> PROBLEM TO SOLVE: Every line of the entries that holds the word "水口中央公民館" is to be copied.

[Saved data entries]
· · · · · · ·

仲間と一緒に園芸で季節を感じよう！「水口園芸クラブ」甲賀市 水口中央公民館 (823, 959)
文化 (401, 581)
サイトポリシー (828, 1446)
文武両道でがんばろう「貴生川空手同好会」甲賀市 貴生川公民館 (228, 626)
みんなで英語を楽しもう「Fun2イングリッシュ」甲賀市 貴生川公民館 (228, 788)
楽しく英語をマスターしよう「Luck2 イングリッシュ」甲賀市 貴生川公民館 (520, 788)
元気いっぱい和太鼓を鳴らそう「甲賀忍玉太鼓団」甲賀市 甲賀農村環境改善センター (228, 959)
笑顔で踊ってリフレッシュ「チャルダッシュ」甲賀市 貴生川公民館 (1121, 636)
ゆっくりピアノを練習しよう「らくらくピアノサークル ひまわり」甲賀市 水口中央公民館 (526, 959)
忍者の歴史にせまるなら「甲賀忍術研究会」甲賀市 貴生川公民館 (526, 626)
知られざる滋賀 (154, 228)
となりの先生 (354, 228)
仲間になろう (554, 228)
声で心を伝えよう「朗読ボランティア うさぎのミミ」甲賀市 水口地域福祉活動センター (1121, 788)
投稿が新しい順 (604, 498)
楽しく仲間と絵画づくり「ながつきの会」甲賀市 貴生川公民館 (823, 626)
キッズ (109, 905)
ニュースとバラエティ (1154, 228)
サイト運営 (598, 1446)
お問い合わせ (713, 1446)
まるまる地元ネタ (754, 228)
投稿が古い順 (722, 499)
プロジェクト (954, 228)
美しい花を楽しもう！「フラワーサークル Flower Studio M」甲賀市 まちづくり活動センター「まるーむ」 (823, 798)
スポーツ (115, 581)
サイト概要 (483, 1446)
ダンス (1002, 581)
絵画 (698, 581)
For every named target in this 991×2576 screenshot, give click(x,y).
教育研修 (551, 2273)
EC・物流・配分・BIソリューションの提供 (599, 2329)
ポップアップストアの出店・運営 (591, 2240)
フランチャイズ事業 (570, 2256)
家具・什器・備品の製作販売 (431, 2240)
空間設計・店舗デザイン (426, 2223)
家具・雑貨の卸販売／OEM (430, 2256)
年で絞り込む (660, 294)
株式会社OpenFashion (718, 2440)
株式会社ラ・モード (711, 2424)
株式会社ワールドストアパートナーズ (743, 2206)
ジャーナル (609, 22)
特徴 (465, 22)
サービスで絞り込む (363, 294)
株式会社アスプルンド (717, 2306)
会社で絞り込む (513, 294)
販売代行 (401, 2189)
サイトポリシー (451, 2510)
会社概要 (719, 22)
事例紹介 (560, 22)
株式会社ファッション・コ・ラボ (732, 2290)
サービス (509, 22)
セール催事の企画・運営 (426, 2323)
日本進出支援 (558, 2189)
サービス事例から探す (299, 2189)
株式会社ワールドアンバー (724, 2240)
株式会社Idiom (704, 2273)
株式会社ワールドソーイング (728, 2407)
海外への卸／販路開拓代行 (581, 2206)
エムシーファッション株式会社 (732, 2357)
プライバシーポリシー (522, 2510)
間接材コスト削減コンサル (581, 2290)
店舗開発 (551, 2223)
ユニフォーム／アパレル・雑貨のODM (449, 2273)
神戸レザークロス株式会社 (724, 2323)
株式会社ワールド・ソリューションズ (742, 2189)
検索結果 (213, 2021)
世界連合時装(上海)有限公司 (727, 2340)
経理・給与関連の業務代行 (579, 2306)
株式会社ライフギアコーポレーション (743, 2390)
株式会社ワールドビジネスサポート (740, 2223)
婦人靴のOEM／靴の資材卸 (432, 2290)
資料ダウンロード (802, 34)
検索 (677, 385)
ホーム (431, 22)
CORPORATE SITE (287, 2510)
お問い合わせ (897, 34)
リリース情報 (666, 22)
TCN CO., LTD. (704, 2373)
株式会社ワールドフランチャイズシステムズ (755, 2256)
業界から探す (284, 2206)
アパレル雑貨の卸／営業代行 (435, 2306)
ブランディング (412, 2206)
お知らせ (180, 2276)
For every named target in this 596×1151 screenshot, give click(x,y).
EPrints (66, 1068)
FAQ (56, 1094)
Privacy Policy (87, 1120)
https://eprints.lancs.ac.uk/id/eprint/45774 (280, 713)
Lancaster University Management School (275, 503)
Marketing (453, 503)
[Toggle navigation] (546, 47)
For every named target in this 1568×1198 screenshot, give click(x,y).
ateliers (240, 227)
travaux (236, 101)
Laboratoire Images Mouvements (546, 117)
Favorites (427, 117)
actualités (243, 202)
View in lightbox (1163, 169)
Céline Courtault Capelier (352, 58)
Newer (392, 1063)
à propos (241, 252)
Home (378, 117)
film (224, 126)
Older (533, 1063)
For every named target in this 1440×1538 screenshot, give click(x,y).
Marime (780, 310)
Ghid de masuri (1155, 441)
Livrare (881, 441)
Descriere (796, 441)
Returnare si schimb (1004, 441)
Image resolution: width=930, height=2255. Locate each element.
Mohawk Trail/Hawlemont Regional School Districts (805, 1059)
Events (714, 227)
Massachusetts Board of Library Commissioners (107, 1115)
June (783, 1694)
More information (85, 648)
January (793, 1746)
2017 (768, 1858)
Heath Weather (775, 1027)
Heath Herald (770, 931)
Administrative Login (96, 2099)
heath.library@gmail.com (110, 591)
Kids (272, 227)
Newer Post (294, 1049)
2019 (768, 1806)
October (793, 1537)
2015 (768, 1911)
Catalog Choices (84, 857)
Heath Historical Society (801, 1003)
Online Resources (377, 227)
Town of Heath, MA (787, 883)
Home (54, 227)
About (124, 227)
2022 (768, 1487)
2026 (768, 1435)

· · · · · · ·

> FINAL ANSWER:
仲間と一緒に園芸で季節を感じよう！「水口園芸クラブ」甲賀市 水口中央公民館 (823, 959)
ゆっくりピアノを練習しよう「らくらくピアノサークル ひまわり」甲賀市 水口中央公民館 (526, 959)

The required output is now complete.